(Bloomberg) — Conergy, the closely held solar developer
majority backed by Kawa Capital Management, expects to install
about 450 megawatts of projects this year, part of a pipeline
that may grow to 4 gigawatts.
The Hamburg-based company, which develops rooftop and
ground-mounted systems in more than a dozen countries, installed
about 300 megawatts last year, Chief Executive Officer Andrew de Pass said Monday in a telephone interview. That generated
revenue of more than half a billion dollars and helped the
company turn a profit.
Conergy is seeking to expand in the U.S., where
residential- and commercial-scale demand is the fastest growing
market segment, said de Pass, who founded Citigroup Inc.’s
Sustainable Development Investments platform before joining
Conergy. He sees the company competing with renewable-energy
developers including SunEdison Inc., which last year deployed
more than 1 gigawatt of solar systems.
“While we’re obviously not the same size as SunEdison, our
objective is to be one of the top-five largest developers in the
U.S. in 2015,” de Pass said. “Because the costs have collapsed
over 80 percent over the last five years, it’s really
approaching grid parity in country after country and state after
Kawa, which manages about $600 million, in 2013 bought the
downstream segments of Conergy, whose parent company filed for
insolvency. Conergy no longer manufactures solar components,
which gives the company added flexibility, de Pass said.
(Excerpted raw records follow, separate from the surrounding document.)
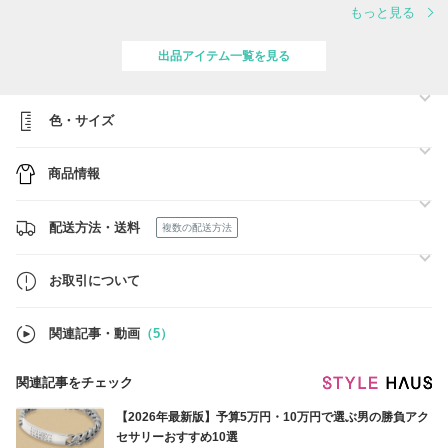
国内に在庫がある商品は【最短当日発送】しております。
もっと見る
ゆうパック - 注文完了後通常1～3日でお届け
レターパック - 注文完了後通常1～3日でお届け
出品アイテム一覧を見る
お取り寄せ商品に関しましては、商品のご注文から買付までに営業日3
～7日間かかります。買付完了後、オーストラリア郵便もしくは最適な
運送業者にて発送いたします。すべて【追跡あり】の発送方法となりま
すので、ご安心してショッピングをお楽しみください。
色・サイズ
◇スタンダード便・・・注文日から約10-28日間でお届けします。
◇エクスプレス便・・・注文日から約7-21日でお届けします。
商品情報
なお発送日数はクリスマスなどの繁忙期に遅延することがございます。
またお急ぎの方はエクスプレス便もしくはお早めにでご注文くださいま
せ。遅延による返金は受けかねますが、あんしんプラスに加入している
配送方法・送料
複数の配送方法
場合は返品補償制度がご利用いただけます。
BUYMAあんしんプラス
お取引について
https://www.buyma.com/contents/safety/anshin.html
関連記事・動画
（5）
関連記事をチェック
【2026年最新版】予算5万円・10万円で選ぶ男の勝負アク
セサリーおすすめ10選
“We’re equipment agnostic,” he said. “If you’re
manufacturing, you’re going to have a bias toward that
equipment, and it may not make the most economic sense. I can
pick and choose the best product for my specific application.”
Solar demand in the U.S. this year may reach almost 9
gigawatts as it exceeds 58 gigawatts globally, according to data
compiled by Bloomberg New Energy Finance.
Conergy’s pursuit of a downstream-only business model isn’t
surprising after an overcapacity of panels pushed down equipment
prices and squeezed margins, said Jacqueline Lilinshtein, a New
York-based analyst with Bloomberg New Energy Finance.
“With a healthy balance sheet and cash on hand, Conergy’s
development wing can take advantage of strong solar demand in
the U.S.,” Lilinshtein said. “Even after some federal
subsidies expire in 2016, Conergy can rely on a healthy small-scale market in the residential and commercial space.”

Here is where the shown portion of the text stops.